• YOUR ASSIGNMENT:
Every line below that contains "reelt" is to be copied.

• MATERIAL SUPPLIED:
+++++
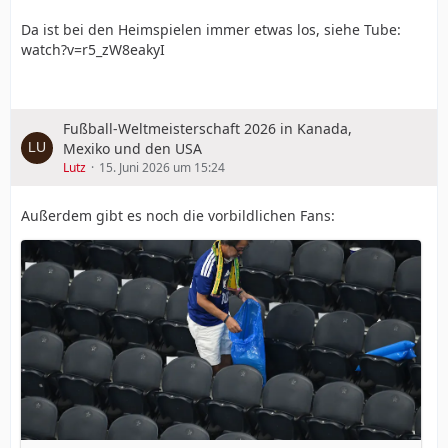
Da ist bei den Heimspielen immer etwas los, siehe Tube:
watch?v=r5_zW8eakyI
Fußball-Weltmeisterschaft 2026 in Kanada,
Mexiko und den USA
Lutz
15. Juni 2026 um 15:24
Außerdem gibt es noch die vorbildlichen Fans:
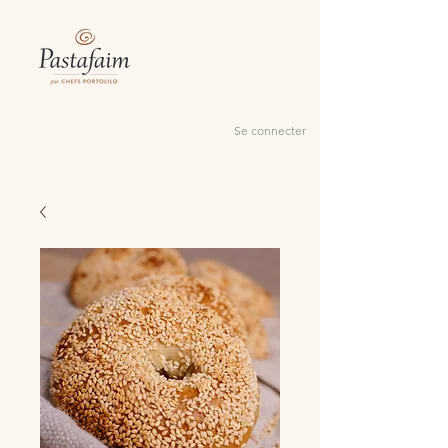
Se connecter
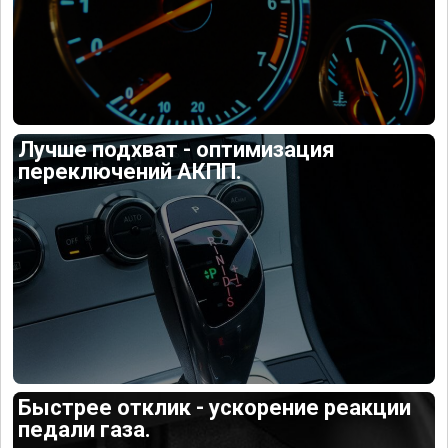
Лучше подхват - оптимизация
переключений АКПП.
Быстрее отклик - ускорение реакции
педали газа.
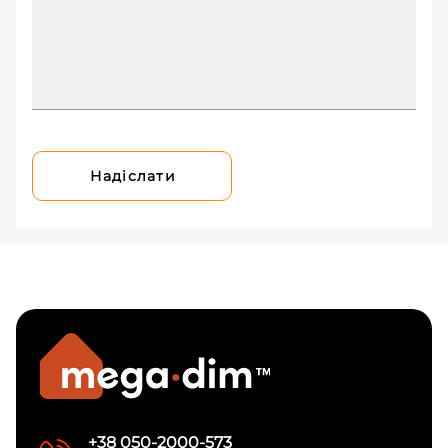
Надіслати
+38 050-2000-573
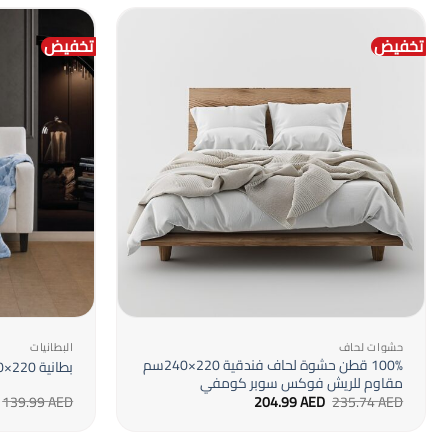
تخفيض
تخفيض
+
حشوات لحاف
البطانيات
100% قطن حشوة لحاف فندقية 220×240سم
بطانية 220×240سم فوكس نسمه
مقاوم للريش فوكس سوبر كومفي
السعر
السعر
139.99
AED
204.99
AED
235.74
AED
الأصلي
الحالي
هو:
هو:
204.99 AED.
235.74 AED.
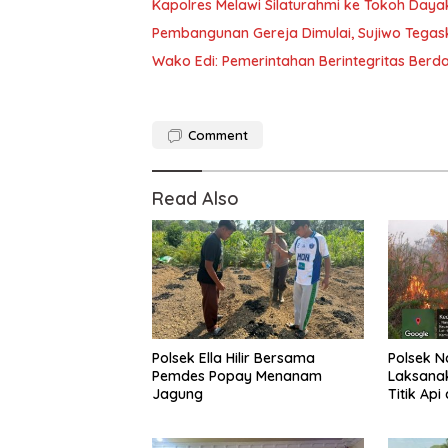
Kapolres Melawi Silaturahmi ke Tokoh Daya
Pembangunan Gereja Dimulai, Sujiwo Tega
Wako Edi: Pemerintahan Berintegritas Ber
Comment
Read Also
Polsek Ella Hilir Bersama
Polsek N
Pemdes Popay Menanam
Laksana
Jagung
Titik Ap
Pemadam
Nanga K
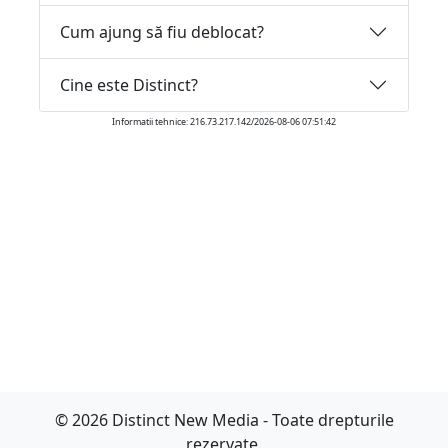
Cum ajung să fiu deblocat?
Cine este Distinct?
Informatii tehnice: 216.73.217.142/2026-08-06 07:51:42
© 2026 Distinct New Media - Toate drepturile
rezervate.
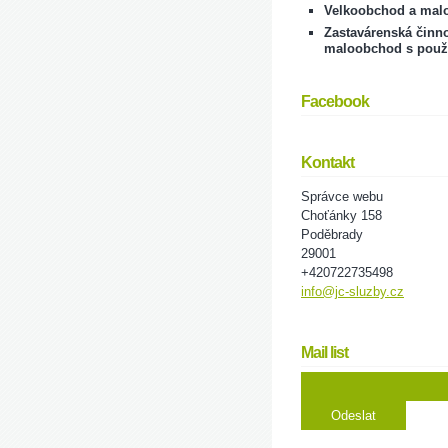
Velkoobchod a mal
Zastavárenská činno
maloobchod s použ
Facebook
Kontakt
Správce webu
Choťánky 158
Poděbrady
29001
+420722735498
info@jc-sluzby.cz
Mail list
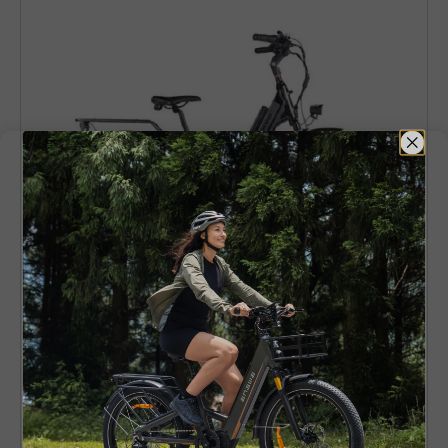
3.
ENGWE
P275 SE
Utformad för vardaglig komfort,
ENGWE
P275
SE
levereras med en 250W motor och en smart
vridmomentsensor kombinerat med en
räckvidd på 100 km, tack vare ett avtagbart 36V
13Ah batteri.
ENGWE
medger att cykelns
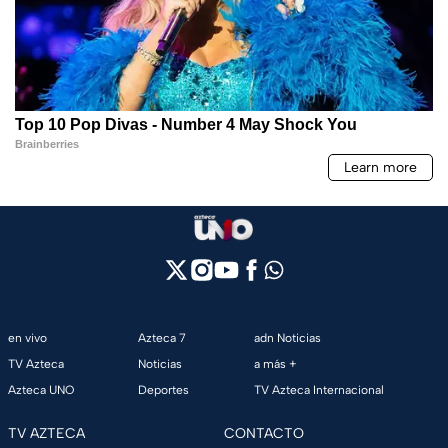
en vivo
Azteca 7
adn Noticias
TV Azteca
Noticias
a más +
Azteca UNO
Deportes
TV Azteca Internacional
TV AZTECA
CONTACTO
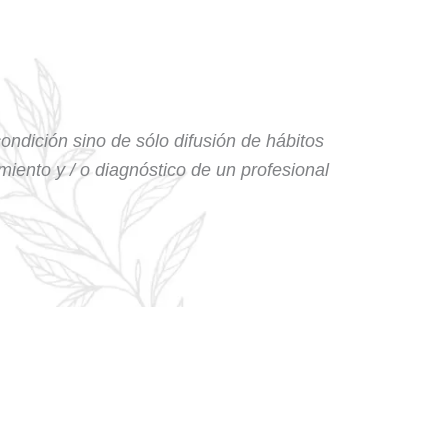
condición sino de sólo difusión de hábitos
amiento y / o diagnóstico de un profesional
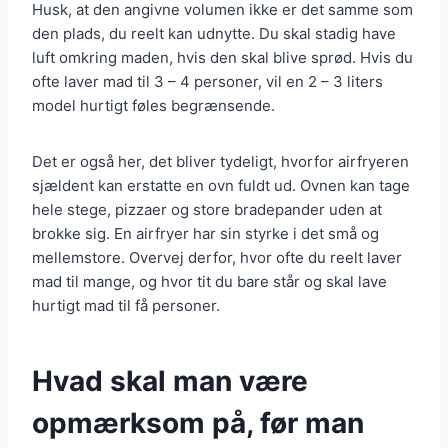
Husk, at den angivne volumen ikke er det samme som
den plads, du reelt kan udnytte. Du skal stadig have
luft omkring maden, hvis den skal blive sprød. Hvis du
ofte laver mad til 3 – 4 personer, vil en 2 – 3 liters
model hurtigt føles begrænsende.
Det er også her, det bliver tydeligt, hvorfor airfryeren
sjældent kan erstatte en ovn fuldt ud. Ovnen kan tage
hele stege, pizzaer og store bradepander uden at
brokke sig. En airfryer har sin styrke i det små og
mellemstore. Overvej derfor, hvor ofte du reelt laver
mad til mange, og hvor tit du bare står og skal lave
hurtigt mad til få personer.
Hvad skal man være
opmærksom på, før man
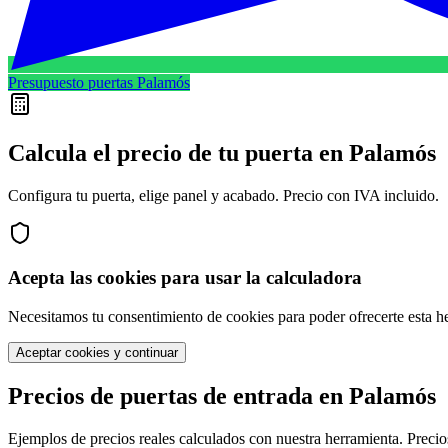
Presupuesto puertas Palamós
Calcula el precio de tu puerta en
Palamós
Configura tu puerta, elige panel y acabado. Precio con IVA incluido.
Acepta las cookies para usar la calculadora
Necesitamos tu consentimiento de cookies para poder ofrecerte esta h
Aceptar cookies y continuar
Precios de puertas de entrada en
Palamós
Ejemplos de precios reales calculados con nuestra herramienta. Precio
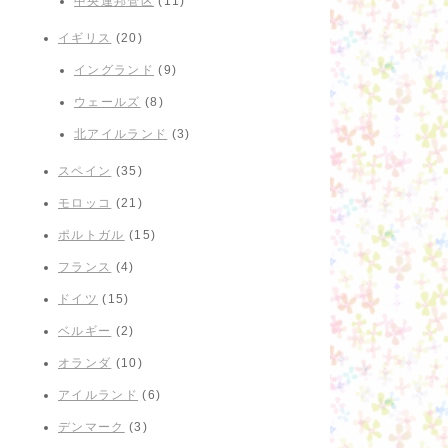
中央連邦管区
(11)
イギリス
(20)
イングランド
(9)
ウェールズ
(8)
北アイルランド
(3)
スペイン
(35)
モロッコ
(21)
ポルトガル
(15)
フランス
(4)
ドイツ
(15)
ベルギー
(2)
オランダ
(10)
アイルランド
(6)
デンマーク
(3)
+++++
• RESPONSE AREA:
den plads, du reelt kan udnytte. Du skal stadig have
mellemstore. Overvej derfor, hvor ofte du reelt laver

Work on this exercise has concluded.